Die Regierung spricht inzwischen lieber davon, dass sie 25 000 Megawatt Offshore-Energie bis 2030 erreichen will. "Wir rechnen mit 5000 bis 6000 Megawatt bis 2020", sagt Lars Velser vom Bundesverband Windenergie (BWE) in Berlin.
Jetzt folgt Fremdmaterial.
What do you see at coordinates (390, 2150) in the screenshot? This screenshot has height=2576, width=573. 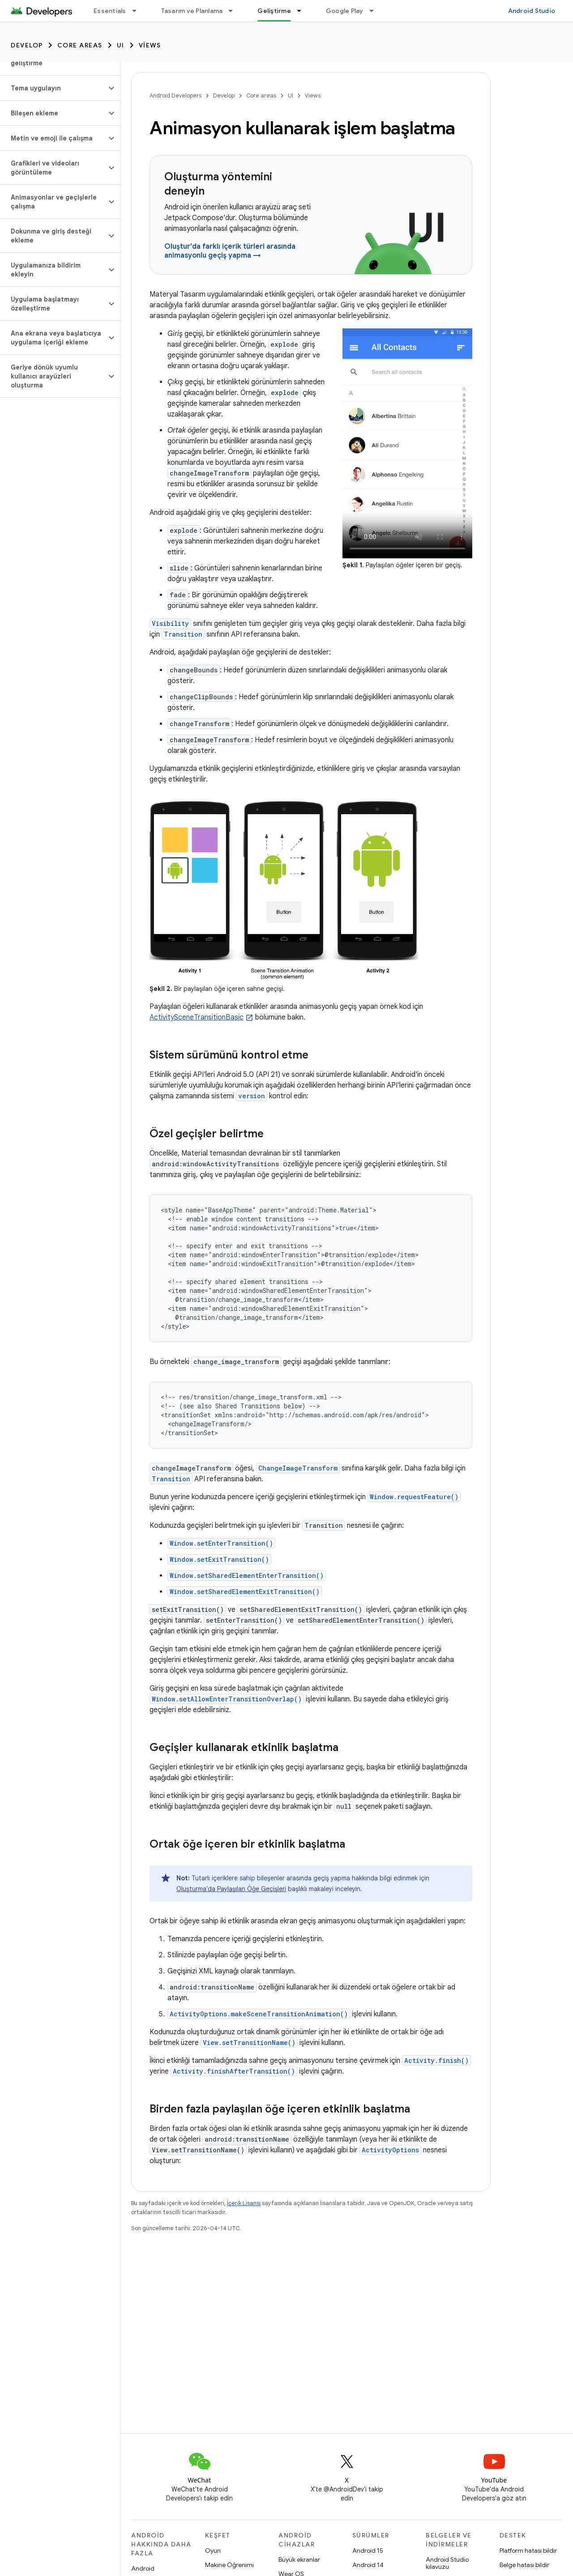 I see `ActivityOptions` at bounding box center [390, 2150].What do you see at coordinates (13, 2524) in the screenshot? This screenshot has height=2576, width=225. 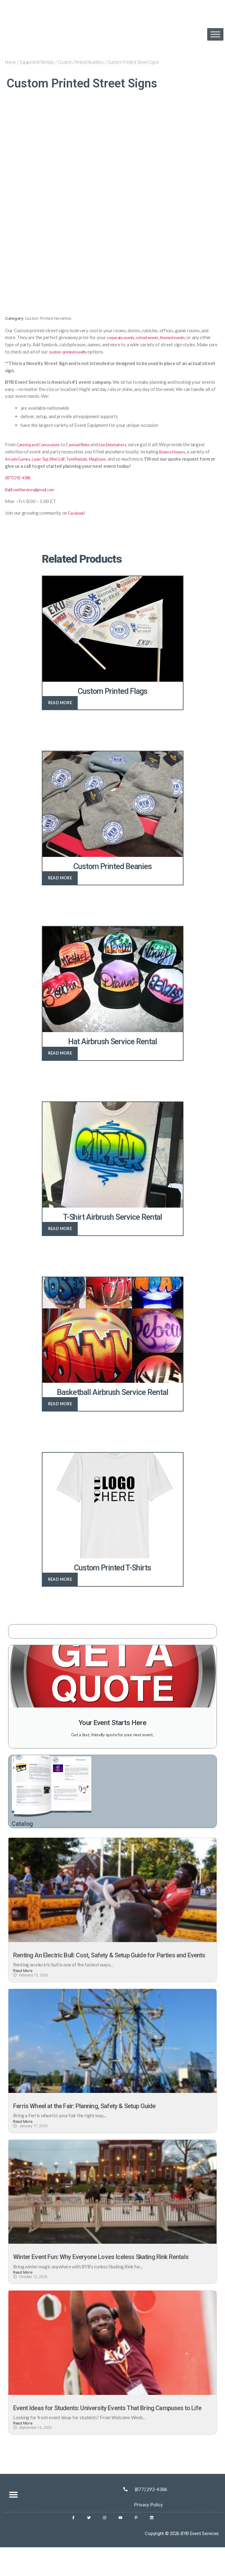 I see `[button]` at bounding box center [13, 2524].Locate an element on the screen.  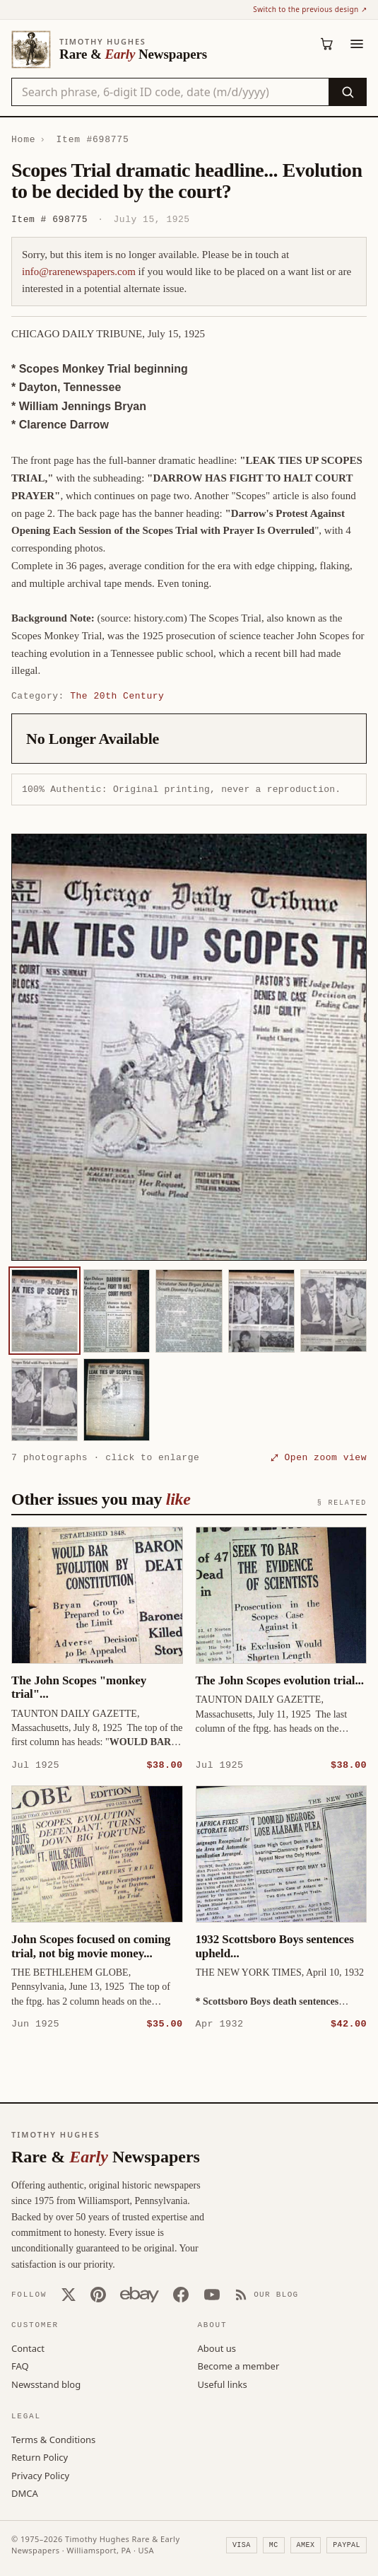
⤢ Open zoom view is located at coordinates (319, 1457).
Es wird also vermutlich länger dauern, bis die Offshore-Windenergie ihren eingeplanten Beitrag zur Energiewende leisten kann. "2012 ist für die Energiewende ein verlorenes Jahr", sagt Ronny Meyer von der Windenergie-Agentur WAB in Bremerhaven.
Im nächsten Jahr sieht erst einmal alles gut aus: Mehr als 1000 Megawatt sind im Bau, mehrere Windparks werden im Laufe des Jahres oder spätestens 2014 ihren Betrieb aufnehmen - wenn alles klappt wie geplant. Bei den bislang verwirklichten Projekten kam es immer wieder zu Verzögerungen durch unvorhergesehene technische Schwierigkeiten. Die Nordsee-Windparks werden in großen Wassertiefen und rauer See errichtet; die Baufirmen sammeln bei den Projekten immer wieder neue Erfahrungen. Und zahlen oft noch Lehrgeld.
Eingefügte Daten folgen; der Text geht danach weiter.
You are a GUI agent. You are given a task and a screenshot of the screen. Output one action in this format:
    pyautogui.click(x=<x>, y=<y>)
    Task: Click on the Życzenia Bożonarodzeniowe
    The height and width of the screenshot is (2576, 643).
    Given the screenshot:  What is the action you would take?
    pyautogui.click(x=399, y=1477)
Die Investitionsentscheidungen für die Windparks, die jetzt gebaut werden, sind schon vor Jahren gefallen. Das Problem: Danach kommt nichts mehr. Die Energiekonzerne RWE, Dong und EnBW haben ihre Projekte in der Nordsee erst einmal vertagt. Sie wagen es nicht, die Investitionsmittel für die Windparks freizugeben. "Wir brauchen gesetzgeberische Klarheit und verlässliche Rahmenbedingungen, bevor wir eine Investitionsentscheidung von deutlich über 1,5 Milliarden Euro treffen", sagt EnBW-Technikvorstand Hans-Josef Zimmer.
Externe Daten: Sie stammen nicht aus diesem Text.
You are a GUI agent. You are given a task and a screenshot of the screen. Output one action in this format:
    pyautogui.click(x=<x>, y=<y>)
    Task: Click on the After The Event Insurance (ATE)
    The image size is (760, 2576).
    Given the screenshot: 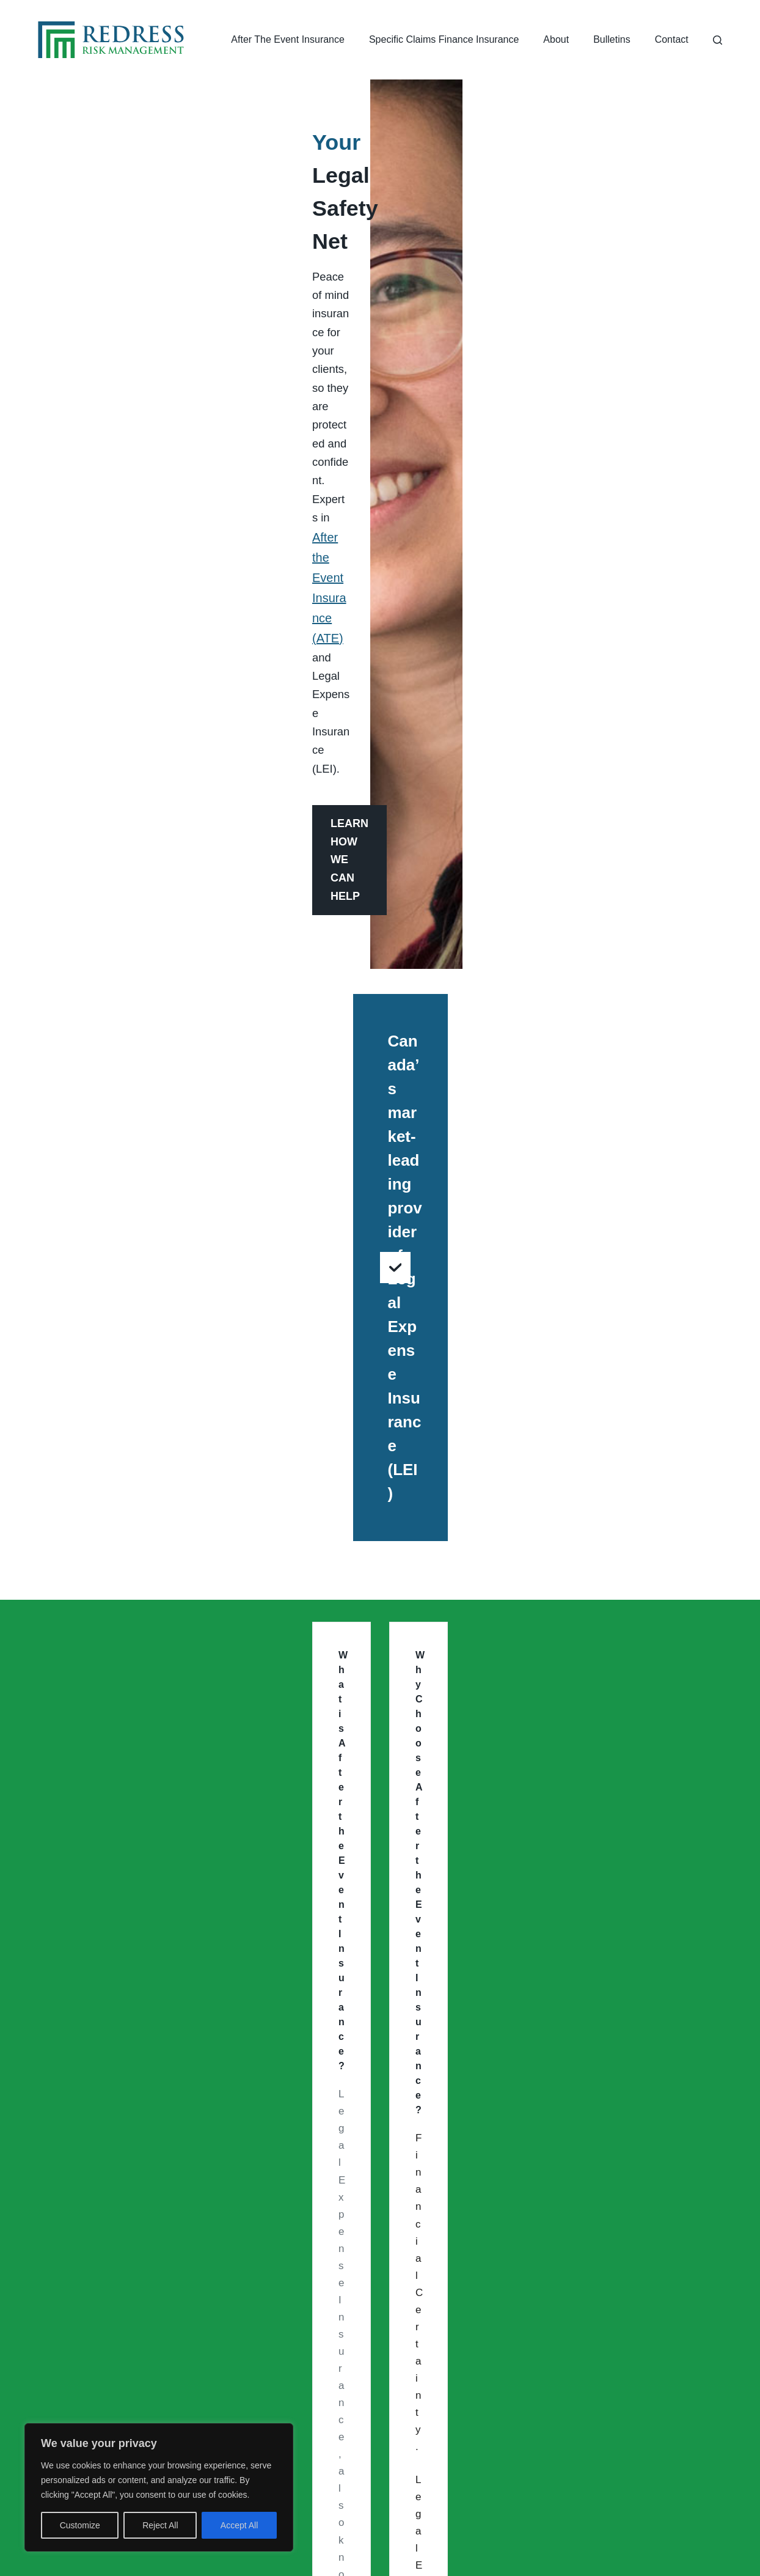 What is the action you would take?
    pyautogui.click(x=237, y=868)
Der Flaschenhals ist nach wie vor die unsichere Netzanbindung an das Festland. Der Netzbetreiber Tennet investiert in den kommenden zehn Jahren rund sechs Milliarden Euro in die Netzanbindung der Offshore-Windenergie. Das reicht für gut 5000 Megawatt. Die Aufträge sind erteilt, die Investitionen kommen. Aber es geht nicht schnell genug. Die Betreiber sind zudem verunsichert, weil sie die wirtschaftlichen Rahmenbedingungen nicht gut genug einschätzen können. Das Erneuerbare-Energien-Gesetz (EEG) steht auf dem Prüfstand. Der Gesetzgeber hat bereits geholfen, indem er das Risiko einer verzögerten Netzanbindung weitgehend vom Netzbetreiber auf den Verbraucher verlagert hat. Aber das hat keinen Bestellboom ausgelöst.
An der Küste, wo gerade eine maritime Infrastruktur für den Bau und den Betrieb der Windkraftanlagen entsteht, machen sich Frust und Enttäuschung breit. "Der Auftragsmangel zieht sich durch die gesamte Wertschöpfungskette rückwärts", sagt Meyer. Die Emder Siag Nordseewerke, die Fundamente für Windkraftanlagen herstellen, sind insolvent. Der Verkauf der Sietas-Werft in Hamburg ist geplatzt, weil ein fest eingeplanter Auftrag für ein Errichterschiff dann doch nicht vergeben wurde. Die Häfen, die zum Teil mit öffentlicher Unterstützung massiv in ihre Infrastruktur investieren, bangen um ihre Auslastung. Viele tausend Arbeitsplätze, die in der Branche entstehen sollen, lassen erst einmal auf sich warten.